- _Task prompt_
The lines to copy from the data below are those that hold the string "group".

- _Supplied material_
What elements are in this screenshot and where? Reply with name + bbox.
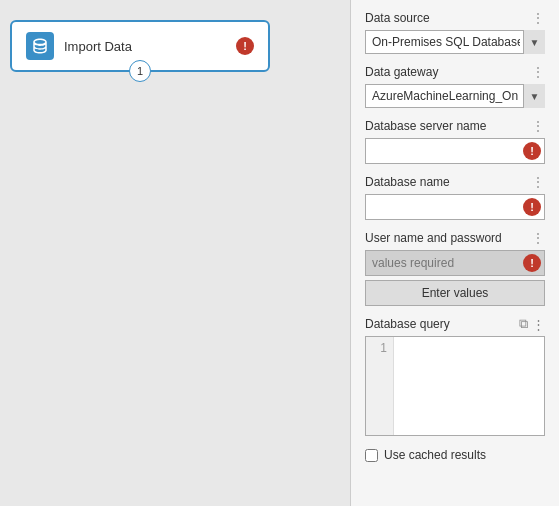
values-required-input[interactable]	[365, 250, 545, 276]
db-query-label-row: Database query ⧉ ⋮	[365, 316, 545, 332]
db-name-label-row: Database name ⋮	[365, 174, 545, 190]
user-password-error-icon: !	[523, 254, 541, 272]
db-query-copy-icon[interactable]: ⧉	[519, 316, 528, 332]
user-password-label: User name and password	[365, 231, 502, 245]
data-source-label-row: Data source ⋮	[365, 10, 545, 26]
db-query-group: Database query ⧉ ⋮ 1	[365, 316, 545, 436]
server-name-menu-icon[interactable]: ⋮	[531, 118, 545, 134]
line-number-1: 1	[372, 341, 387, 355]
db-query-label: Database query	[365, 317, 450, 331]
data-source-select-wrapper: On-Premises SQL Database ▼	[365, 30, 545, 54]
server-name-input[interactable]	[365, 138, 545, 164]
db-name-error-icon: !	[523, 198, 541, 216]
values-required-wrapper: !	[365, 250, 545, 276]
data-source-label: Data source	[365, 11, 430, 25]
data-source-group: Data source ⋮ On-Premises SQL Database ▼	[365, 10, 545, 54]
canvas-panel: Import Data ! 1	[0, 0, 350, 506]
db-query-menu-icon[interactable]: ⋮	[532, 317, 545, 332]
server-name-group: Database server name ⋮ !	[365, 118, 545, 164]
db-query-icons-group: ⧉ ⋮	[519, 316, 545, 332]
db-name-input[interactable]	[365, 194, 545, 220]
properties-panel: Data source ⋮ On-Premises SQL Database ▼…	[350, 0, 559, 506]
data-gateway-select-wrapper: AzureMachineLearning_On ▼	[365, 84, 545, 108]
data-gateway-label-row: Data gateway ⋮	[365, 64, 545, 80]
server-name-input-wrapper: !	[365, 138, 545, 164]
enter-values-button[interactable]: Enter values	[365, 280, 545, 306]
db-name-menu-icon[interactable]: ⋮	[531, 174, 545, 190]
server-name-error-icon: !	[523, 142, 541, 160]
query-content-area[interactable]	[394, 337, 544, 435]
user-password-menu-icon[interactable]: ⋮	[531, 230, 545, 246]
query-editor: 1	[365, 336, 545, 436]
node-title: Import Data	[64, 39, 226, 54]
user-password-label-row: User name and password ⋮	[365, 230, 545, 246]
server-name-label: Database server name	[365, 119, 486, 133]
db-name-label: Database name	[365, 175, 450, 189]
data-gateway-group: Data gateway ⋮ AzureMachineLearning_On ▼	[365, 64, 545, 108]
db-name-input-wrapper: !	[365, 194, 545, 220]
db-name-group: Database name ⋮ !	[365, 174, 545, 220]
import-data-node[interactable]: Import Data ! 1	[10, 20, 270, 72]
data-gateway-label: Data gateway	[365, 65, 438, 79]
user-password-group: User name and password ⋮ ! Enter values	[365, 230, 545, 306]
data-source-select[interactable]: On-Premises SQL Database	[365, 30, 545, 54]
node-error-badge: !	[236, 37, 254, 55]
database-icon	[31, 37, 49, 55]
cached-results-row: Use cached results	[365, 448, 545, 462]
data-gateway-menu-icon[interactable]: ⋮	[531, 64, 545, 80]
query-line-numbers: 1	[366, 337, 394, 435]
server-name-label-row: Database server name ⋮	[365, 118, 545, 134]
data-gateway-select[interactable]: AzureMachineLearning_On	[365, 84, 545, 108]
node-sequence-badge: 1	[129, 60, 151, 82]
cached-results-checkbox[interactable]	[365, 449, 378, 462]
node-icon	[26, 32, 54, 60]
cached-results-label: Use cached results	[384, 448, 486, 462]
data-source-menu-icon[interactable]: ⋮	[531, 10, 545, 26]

==

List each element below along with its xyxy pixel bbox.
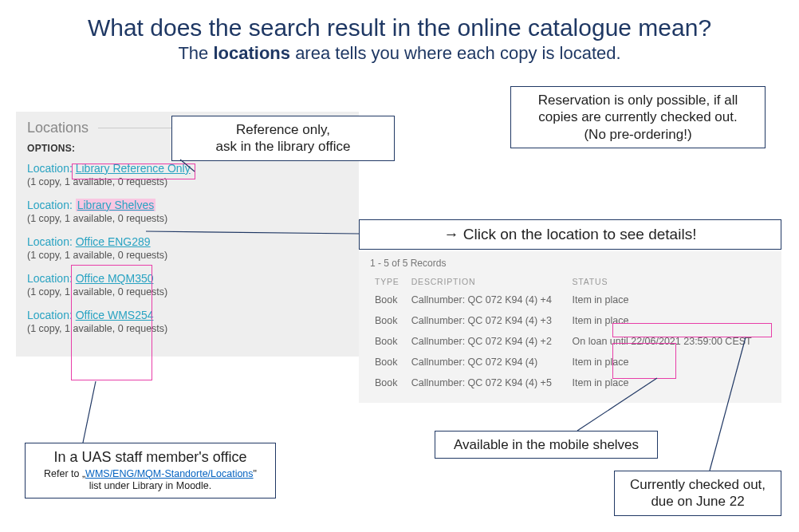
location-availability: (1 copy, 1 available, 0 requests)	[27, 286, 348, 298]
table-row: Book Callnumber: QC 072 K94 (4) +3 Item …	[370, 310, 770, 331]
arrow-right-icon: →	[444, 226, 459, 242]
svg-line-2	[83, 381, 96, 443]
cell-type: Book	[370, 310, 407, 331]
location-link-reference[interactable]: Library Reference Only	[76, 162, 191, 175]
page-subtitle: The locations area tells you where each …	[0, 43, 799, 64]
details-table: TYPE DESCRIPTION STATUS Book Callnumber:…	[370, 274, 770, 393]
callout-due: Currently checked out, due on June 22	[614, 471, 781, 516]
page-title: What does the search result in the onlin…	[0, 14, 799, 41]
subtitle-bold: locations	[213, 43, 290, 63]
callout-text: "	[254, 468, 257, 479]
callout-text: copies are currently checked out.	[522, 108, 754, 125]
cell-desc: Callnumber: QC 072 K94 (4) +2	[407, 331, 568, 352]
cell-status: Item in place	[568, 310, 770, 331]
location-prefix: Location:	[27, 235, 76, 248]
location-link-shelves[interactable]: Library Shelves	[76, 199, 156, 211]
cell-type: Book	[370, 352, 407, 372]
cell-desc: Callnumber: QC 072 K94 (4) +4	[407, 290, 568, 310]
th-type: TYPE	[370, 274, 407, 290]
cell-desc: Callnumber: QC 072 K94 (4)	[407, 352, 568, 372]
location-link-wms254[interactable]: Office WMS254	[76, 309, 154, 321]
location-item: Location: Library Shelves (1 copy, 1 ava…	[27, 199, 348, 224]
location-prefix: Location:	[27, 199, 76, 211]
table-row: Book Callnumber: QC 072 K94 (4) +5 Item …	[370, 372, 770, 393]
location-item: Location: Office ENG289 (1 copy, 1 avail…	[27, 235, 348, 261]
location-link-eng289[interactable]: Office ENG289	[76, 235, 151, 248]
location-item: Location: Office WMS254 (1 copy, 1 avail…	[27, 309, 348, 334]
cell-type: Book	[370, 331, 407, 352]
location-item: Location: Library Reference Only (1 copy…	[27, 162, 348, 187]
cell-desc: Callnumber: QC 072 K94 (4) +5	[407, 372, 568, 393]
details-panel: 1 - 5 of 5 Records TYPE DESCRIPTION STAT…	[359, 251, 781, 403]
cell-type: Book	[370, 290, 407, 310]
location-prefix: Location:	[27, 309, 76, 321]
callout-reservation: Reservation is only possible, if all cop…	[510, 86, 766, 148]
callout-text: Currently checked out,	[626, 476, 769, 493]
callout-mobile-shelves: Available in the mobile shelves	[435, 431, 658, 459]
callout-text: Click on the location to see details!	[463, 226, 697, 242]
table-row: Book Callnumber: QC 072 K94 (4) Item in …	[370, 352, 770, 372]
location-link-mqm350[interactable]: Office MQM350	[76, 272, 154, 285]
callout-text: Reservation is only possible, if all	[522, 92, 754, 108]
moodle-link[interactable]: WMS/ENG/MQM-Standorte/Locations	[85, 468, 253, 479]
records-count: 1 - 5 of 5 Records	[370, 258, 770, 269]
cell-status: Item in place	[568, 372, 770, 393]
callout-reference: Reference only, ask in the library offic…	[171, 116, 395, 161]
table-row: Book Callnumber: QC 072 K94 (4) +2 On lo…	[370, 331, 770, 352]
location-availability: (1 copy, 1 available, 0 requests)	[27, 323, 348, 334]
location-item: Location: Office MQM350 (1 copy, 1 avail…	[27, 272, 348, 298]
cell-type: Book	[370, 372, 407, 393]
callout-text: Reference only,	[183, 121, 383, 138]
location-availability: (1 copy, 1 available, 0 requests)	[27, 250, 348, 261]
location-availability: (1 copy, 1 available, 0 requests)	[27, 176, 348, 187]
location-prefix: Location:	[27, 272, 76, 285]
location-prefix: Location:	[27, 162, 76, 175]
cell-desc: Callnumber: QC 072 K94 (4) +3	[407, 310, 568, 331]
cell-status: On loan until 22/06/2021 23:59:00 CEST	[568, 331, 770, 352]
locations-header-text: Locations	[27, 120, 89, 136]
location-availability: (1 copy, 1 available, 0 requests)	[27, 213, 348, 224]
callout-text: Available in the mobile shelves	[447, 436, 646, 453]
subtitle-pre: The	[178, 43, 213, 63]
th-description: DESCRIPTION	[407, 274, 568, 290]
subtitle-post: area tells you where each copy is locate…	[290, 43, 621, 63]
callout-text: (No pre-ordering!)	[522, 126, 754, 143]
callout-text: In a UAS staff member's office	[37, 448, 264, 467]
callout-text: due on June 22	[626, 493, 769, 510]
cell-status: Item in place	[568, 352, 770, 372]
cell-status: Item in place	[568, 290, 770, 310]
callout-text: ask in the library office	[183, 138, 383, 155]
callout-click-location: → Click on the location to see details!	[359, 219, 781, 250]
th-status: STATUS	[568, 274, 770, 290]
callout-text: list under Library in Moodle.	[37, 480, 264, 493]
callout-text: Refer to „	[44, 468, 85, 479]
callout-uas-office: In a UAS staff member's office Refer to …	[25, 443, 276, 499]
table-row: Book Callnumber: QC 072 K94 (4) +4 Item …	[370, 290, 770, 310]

- _Response_
db-query-group: Database query ⧉ ⋮ 1	[365, 316, 545, 436]
data-source-group: Data source ⋮ On-Premises SQL Database ▼	[365, 10, 545, 54]
server-name-group: Database server name ⋮ !	[365, 118, 545, 164]
db-query-icons-group: ⧉ ⋮	[519, 316, 545, 332]
data-gateway-group: Data gateway ⋮ AzureMachineLearning_On ▼	[365, 64, 545, 108]
db-name-group: Database name ⋮ !	[365, 174, 545, 220]
user-password-group: User name and password ⋮ ! Enter values	[365, 230, 545, 306]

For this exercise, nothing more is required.